*WHAT YOU HAVE TO DO:*
Copy the final lines exactly, starting at the one that contains "Segment anything that" and ending with the last line of the listing below. Pictures are not part of the copy.

*AVAILABLE DATA:*
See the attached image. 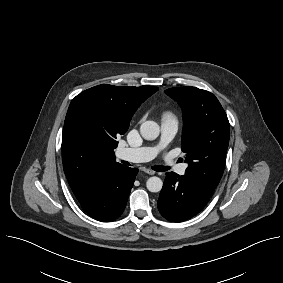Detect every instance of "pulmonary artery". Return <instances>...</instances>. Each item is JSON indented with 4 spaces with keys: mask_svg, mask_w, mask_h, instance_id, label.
I'll return each instance as SVG.
<instances>
[{
    "mask_svg": "<svg viewBox=\"0 0 283 283\" xmlns=\"http://www.w3.org/2000/svg\"><path fill=\"white\" fill-rule=\"evenodd\" d=\"M178 130V123L173 118H163L161 122V136L159 142L154 146H143L138 148L122 147L116 151L119 159L132 162H146L154 159L162 150L167 148ZM165 165L173 169L177 174L184 175L187 165L179 163L173 157L165 159Z\"/></svg>",
    "mask_w": 283,
    "mask_h": 283,
    "instance_id": "pulmonary-artery-1",
    "label": "pulmonary artery"
}]
</instances>
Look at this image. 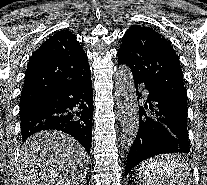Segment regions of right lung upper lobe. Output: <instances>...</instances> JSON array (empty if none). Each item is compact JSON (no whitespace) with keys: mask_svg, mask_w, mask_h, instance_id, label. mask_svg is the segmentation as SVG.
<instances>
[{"mask_svg":"<svg viewBox=\"0 0 207 185\" xmlns=\"http://www.w3.org/2000/svg\"><path fill=\"white\" fill-rule=\"evenodd\" d=\"M90 74L87 55L76 36L70 31H61L46 40L30 58L20 108L51 96Z\"/></svg>","mask_w":207,"mask_h":185,"instance_id":"1","label":"right lung upper lobe"}]
</instances>
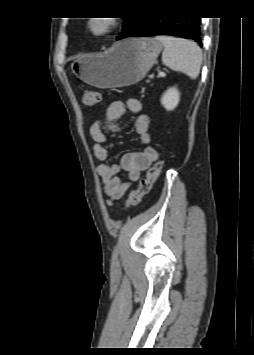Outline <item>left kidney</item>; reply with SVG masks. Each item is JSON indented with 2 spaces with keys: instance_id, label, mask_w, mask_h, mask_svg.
I'll return each mask as SVG.
<instances>
[{
  "instance_id": "1",
  "label": "left kidney",
  "mask_w": 254,
  "mask_h": 355,
  "mask_svg": "<svg viewBox=\"0 0 254 355\" xmlns=\"http://www.w3.org/2000/svg\"><path fill=\"white\" fill-rule=\"evenodd\" d=\"M180 101V93L176 87H170L162 96L161 103L168 111L176 108Z\"/></svg>"
}]
</instances>
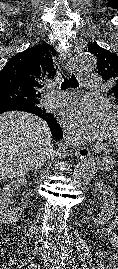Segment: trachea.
<instances>
[{"instance_id": "1", "label": "trachea", "mask_w": 118, "mask_h": 269, "mask_svg": "<svg viewBox=\"0 0 118 269\" xmlns=\"http://www.w3.org/2000/svg\"><path fill=\"white\" fill-rule=\"evenodd\" d=\"M56 68L60 70V67L58 65H56ZM64 72V70H63ZM62 77L64 78V82H62L61 84V89L62 90H66L68 88H77L79 87V83L75 77V75L72 73L69 77L66 76L65 73H62Z\"/></svg>"}]
</instances>
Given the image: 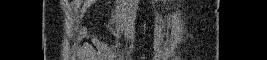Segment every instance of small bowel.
I'll return each mask as SVG.
<instances>
[{"label":"small bowel","instance_id":"c3829d8e","mask_svg":"<svg viewBox=\"0 0 267 60\" xmlns=\"http://www.w3.org/2000/svg\"><path fill=\"white\" fill-rule=\"evenodd\" d=\"M81 34H82L83 36H86V35H88V32H87L86 29H83L82 32H81ZM90 37H91L95 42H98V41H99V37H98L97 35H90Z\"/></svg>","mask_w":267,"mask_h":60}]
</instances>
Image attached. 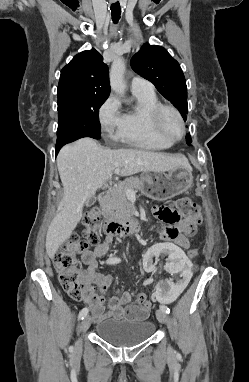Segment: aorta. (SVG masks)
<instances>
[{
  "label": "aorta",
  "mask_w": 249,
  "mask_h": 382,
  "mask_svg": "<svg viewBox=\"0 0 249 382\" xmlns=\"http://www.w3.org/2000/svg\"><path fill=\"white\" fill-rule=\"evenodd\" d=\"M125 62L123 58H117L112 62L110 69V87L120 96L125 94L126 84L124 82Z\"/></svg>",
  "instance_id": "1"
}]
</instances>
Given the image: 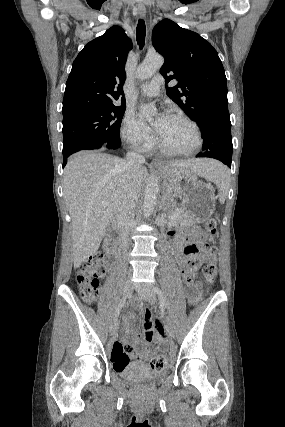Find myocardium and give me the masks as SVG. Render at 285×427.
I'll use <instances>...</instances> for the list:
<instances>
[{"mask_svg": "<svg viewBox=\"0 0 285 427\" xmlns=\"http://www.w3.org/2000/svg\"><path fill=\"white\" fill-rule=\"evenodd\" d=\"M168 116L187 122L193 128V130L195 132L196 144L193 148H191L189 150H179V149H176V148L168 145L167 143L162 141L160 139V137H158L157 141H158V144L160 145V147L164 151L172 153V154H176V155L187 156V155L195 154L203 145V136H202V132H201L199 125L193 119H191L189 116H187L183 113L174 112V113H169Z\"/></svg>", "mask_w": 285, "mask_h": 427, "instance_id": "1", "label": "myocardium"}]
</instances>
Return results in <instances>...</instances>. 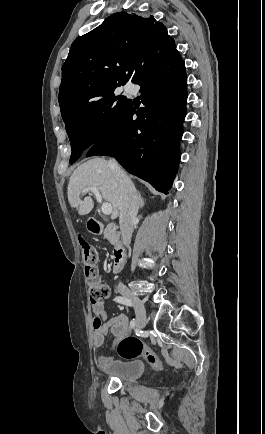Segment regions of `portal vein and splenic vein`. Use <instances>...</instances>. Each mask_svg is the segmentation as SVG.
I'll return each instance as SVG.
<instances>
[{
  "label": "portal vein and splenic vein",
  "instance_id": "portal-vein-and-splenic-vein-1",
  "mask_svg": "<svg viewBox=\"0 0 265 434\" xmlns=\"http://www.w3.org/2000/svg\"><path fill=\"white\" fill-rule=\"evenodd\" d=\"M83 192H84V194H85V192H92V194H94L97 202H99V204H101L102 196H101L98 188H95V186H91V188H84ZM101 210H102L103 214H105V216H110V214H112V206H111V204H109V202H105V204H102Z\"/></svg>",
  "mask_w": 265,
  "mask_h": 434
}]
</instances>
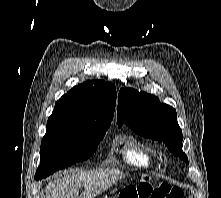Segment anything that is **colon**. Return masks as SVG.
<instances>
[{
	"instance_id": "obj_1",
	"label": "colon",
	"mask_w": 221,
	"mask_h": 198,
	"mask_svg": "<svg viewBox=\"0 0 221 198\" xmlns=\"http://www.w3.org/2000/svg\"><path fill=\"white\" fill-rule=\"evenodd\" d=\"M183 191L179 187L168 183L153 184L144 177L135 185H128L122 189L118 198H183Z\"/></svg>"
}]
</instances>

*RESULT:*
Segment anything that is **colon**. Return masks as SVG.
<instances>
[{
	"instance_id": "obj_1",
	"label": "colon",
	"mask_w": 221,
	"mask_h": 198,
	"mask_svg": "<svg viewBox=\"0 0 221 198\" xmlns=\"http://www.w3.org/2000/svg\"><path fill=\"white\" fill-rule=\"evenodd\" d=\"M183 191L179 187L168 183L153 184L144 177L135 185H128L122 189L118 198H183Z\"/></svg>"
}]
</instances>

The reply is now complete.